In the copy you make, keep each entry exactly as it is and leave out all images.

Entries taken from a collection:
►
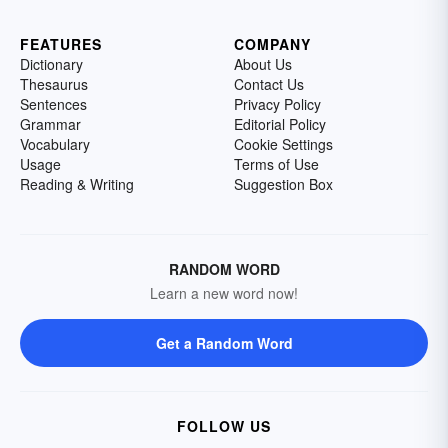
FEATURES
COMPANY
Dictionary
About Us
Thesaurus
Contact Us
Sentences
Privacy Policy
Grammar
Editorial Policy
Vocabulary
Cookie Settings
Usage
Terms of Use
Reading & Writing
Suggestion Box
RANDOM WORD
Learn a new word now!
Get a Random Word
FOLLOW US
◄
* Task answer *
FEATURES
COMPANY
Dictionary
About Us
Thesaurus
Contact Us
Sentences
Privacy Policy
Grammar
Editorial Policy
Vocabulary
Cookie Settings
Usage
Terms of Use
Reading & Writing
Suggestion Box
RANDOM WORD
Learn a new word now!
Get a Random Word
FOLLOW US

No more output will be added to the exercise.